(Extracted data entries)
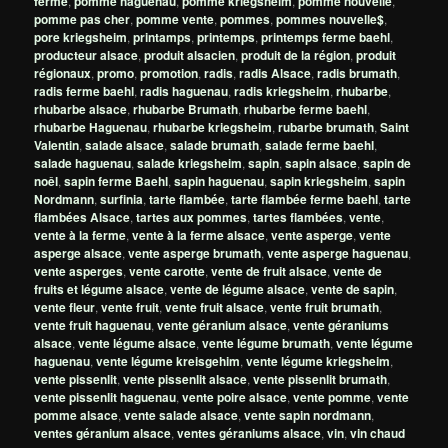
ferme
,
pomme haguenau
,
pomme kriegsheim
,
pomme nouvelle
,
pomme pas cher
,
pomme vente
,
pommes
,
pommes nouvelle$
,
pore kriegsheim
,
printamps
,
printemps
,
printemps ferme baehl
,
producteur alsace
,
produit alsacien
,
produit de la région
,
produit
régionaux
,
promo
,
promotion
,
radis
,
radis Alsace
,
radis brumath
,
radis ferme baehl
,
radis haguenau
,
radis kriegsheim
,
rhubarbe
,
rhubarbe alsace
,
rhubarbe Brumath
,
rhubarbe ferme baehl
,
rhubarbe Haguenau
,
rhubarbe kriegsheim
,
rubarbe brumath
,
Saint
Valentin
,
salade alsace
,
salade brumath
,
salade ferme baehl
,
salade haguenau
,
salade kriegsheim
,
sapin
,
sapin alsace
,
sapin de
noêl
,
sapin ferme Baehl
,
sapin haguenau
,
sapin kriegsheim
,
sapin
Nordmann
,
surfinia
,
tarte flambée
,
tarte flambée ferme baehl
,
tarte
flambées Alsace
,
tartes aux pommes
,
tartes flambées
,
vente
,
vente à la ferme
,
vente à la ferme alsace
,
vente asperge
,
vente
asperge alsace
,
vente asperge brumath
,
vente asperge haguenau
,
vente asperges
,
vente carotte
,
vente de fruit alsace
,
vente de
fruits et légume alsace
,
vente de légume alsace
,
vente de sapin
,
vente fleur
,
vente fruit
,
vente fruit alsace
,
vente fruit brumath
,
vente fruit haguenau
,
vente géranium alsace
,
vente géraniums
alsace
,
vente légume alsace
,
vente légume brumath
,
vente légume
haguenau
,
vente légume kreisgehim
,
vente légume kriegsheim
,
vente pissenlit
,
vente pissenlit alsace
,
vente pissenlit brumath
,
vente pissenlit haguenau
,
vente poire alsace
,
vente pomme
,
vente
pomme alsace
,
vente salade alsace
,
vente sapin nordmann
,
ventes géranium alsace
,
ventes géraniums alsace
,
vin
,
vin chaud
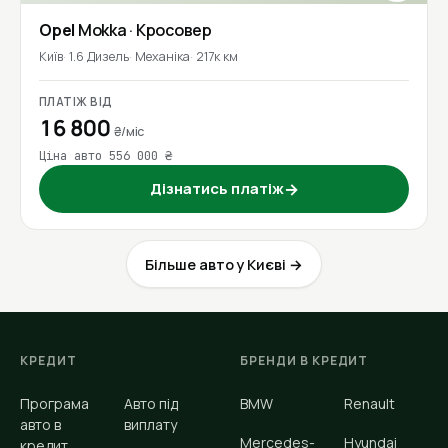
Opel
Mokka
· Кросовер
Київ
1.6 Дизель
Механіка
217к км
ПЛАТІЖ ВІД
16 800
₴/міс
Ціна авто 556 000 ₴
Дізнатись платіж
→
Більше авто у Києві →
КРЕДИТ
БРЕНДИ В КРЕДИТ
Програма
Авто під
BMW
Renault
авто в
виплату
Mercedes-
Hyundai
кредит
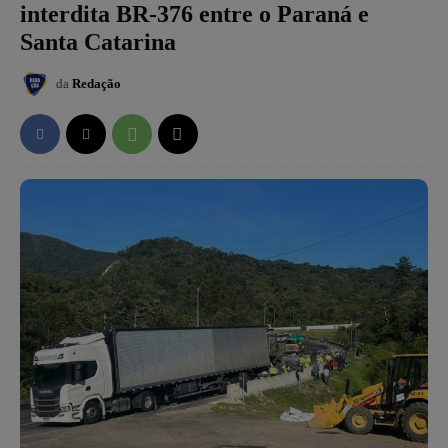
interdita BR-376 entre o Paraná e
Santa Catarina
da
Redação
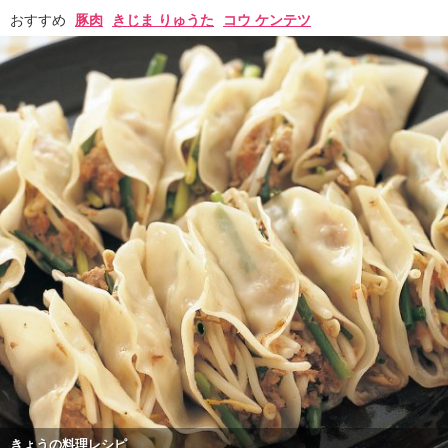
おすすめ
豚肉
きじま りゅうた
コウ ケンテツ
きょうの料理レシピ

**What you should do**
Leaving the pictures out, transcribe the entries above exactly as written.

**Task solution**
ferme
,
pomme haguenau
,
pomme kriegsheim
,
pomme nouvelle
,
pomme pas cher
,
pomme vente
,
pommes
,
pommes nouvelle$
,
pore kriegsheim
,
printamps
,
printemps
,
printemps ferme baehl
,
producteur alsace
,
produit alsacien
,
produit de la région
,
produit
régionaux
,
promo
,
promotion
,
radis
,
radis Alsace
,
radis brumath
,
radis ferme baehl
,
radis haguenau
,
radis kriegsheim
,
rhubarbe
,
rhubarbe alsace
,
rhubarbe Brumath
,
rhubarbe ferme baehl
,
rhubarbe Haguenau
,
rhubarbe kriegsheim
,
rubarbe brumath
,
Saint
Valentin
,
salade alsace
,
salade brumath
,
salade ferme baehl
,
salade haguenau
,
salade kriegsheim
,
sapin
,
sapin alsace
,
sapin de
noêl
,
sapin ferme Baehl
,
sapin haguenau
,
sapin kriegsheim
,
sapin
Nordmann
,
surfinia
,
tarte flambée
,
tarte flambée ferme baehl
,
tarte
flambées Alsace
,
tartes aux pommes
,
tartes flambées
,
vente
,
vente à la ferme
,
vente à la ferme alsace
,
vente asperge
,
vente
asperge alsace
,
vente asperge brumath
,
vente asperge haguenau
,
vente asperges
,
vente carotte
,
vente de fruit alsace
,
vente de
fruits et légume alsace
,
vente de légume alsace
,
vente de sapin
,
vente fleur
,
vente fruit
,
vente fruit alsace
,
vente fruit brumath
,
vente fruit haguenau
,
vente géranium alsace
,
vente géraniums
alsace
,
vente légume alsace
,
vente légume brumath
,
vente légume
haguenau
,
vente légume kreisgehim
,
vente légume kriegsheim
,
vente pissenlit
,
vente pissenlit alsace
,
vente pissenlit brumath
,
vente pissenlit haguenau
,
vente poire alsace
,
vente pomme
,
vente
pomme alsace
,
vente salade alsace
,
vente sapin nordmann
,
ventes géranium alsace
,
ventes géraniums alsace
,
vin
,
vin chaud
Opel
Mokka
· Кросовер
Київ
1.6 Дизель
Механіка
217к км
ПЛАТІЖ ВІД
16 800
₴/міс
Ціна авто 556 000 ₴
Дізнатись платіж
→
Більше авто у Києві →
КРЕДИТ
БРЕНДИ В КРЕДИТ
Програма
Авто під
BMW
Renault
авто в
виплату
Mercedes-
Hyundai
кредит
interdita BR-376 entre o Paraná e
Santa Catarina
da
Redação
おすすめ
豚肉
きじま りゅうた
コウ ケンテツ
きょうの料理レシピ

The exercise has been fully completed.